Available records –
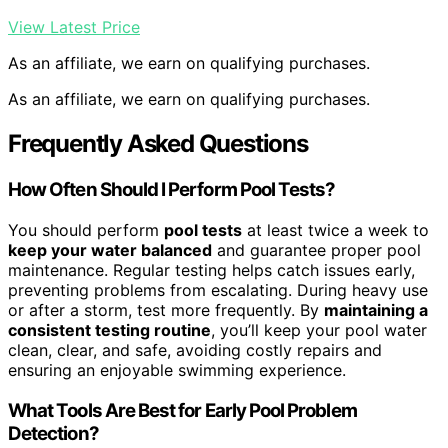
View Latest Price
As an affiliate, we earn on qualifying purchases.
As an affiliate, we earn on qualifying purchases.
Frequently Asked Questions
How Often Should I Perform Pool Tests?
You should perform
pool tests
at least twice a week to
keep your water balanced
and guarantee proper pool
maintenance. Regular testing helps catch issues early,
preventing problems from escalating. During heavy use
or after a storm, test more frequently. By
maintaining a
consistent testing routine
, you’ll keep your pool water
clean, clear, and safe, avoiding costly repairs and
ensuring an enjoyable swimming experience.
What Tools Are Best for Early Pool Problem
Detection?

Problem details –
Starting with the line that has "or after a storm, test more frequently. By", print each remaining line of the listing exactly.

Task solution –
or after a storm, test more frequently. By
maintaining a
consistent testing routine
, you’ll keep your pool water
clean, clear, and safe, avoiding costly repairs and
ensuring an enjoyable swimming experience.
What Tools Are Best for Early Pool Problem
Detection?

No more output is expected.